■ Assignment
Within the data below, tally the lines that contain "over" and state only the total.

■ Data supplied
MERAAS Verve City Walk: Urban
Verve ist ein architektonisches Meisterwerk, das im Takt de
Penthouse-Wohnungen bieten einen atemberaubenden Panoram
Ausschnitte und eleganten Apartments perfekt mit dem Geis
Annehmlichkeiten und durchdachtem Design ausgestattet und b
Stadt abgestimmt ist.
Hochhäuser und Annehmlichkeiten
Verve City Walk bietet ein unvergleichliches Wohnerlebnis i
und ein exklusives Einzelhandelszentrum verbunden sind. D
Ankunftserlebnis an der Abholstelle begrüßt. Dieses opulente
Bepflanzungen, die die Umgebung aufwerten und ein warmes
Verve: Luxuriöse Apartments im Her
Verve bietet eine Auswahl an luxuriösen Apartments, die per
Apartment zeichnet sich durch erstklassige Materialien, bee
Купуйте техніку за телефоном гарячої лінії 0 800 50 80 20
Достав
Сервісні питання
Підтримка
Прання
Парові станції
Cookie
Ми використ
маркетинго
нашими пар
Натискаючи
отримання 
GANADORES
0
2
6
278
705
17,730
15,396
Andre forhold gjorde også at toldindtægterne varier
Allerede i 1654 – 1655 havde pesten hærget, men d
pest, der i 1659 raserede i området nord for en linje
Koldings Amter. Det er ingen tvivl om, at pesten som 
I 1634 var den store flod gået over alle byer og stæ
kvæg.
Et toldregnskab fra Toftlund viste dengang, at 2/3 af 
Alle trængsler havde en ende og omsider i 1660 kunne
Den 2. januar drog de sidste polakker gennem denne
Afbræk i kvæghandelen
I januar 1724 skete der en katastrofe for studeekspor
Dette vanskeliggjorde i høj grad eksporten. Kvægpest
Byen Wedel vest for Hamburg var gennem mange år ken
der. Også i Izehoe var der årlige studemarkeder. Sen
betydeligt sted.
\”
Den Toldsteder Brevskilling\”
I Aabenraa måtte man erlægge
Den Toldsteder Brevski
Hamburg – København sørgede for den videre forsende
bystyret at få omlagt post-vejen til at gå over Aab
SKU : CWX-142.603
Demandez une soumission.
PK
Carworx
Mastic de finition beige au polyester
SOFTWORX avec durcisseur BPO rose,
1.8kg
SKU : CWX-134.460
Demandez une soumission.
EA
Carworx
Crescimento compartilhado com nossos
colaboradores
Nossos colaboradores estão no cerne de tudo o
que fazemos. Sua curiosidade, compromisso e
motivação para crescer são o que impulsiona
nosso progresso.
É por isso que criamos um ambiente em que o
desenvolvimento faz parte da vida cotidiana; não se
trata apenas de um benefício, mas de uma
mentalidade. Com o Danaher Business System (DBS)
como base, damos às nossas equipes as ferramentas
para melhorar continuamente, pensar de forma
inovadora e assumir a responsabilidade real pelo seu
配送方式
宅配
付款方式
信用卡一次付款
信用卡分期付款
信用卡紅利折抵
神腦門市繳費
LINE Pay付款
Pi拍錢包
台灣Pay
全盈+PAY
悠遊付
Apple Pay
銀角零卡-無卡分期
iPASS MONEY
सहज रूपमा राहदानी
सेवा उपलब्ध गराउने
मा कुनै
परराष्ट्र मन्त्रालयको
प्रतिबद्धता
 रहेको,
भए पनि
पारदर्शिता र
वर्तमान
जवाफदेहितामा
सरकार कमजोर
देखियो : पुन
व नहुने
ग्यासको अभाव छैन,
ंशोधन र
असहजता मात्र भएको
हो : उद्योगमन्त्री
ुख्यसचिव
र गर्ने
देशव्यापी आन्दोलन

■ Written response
2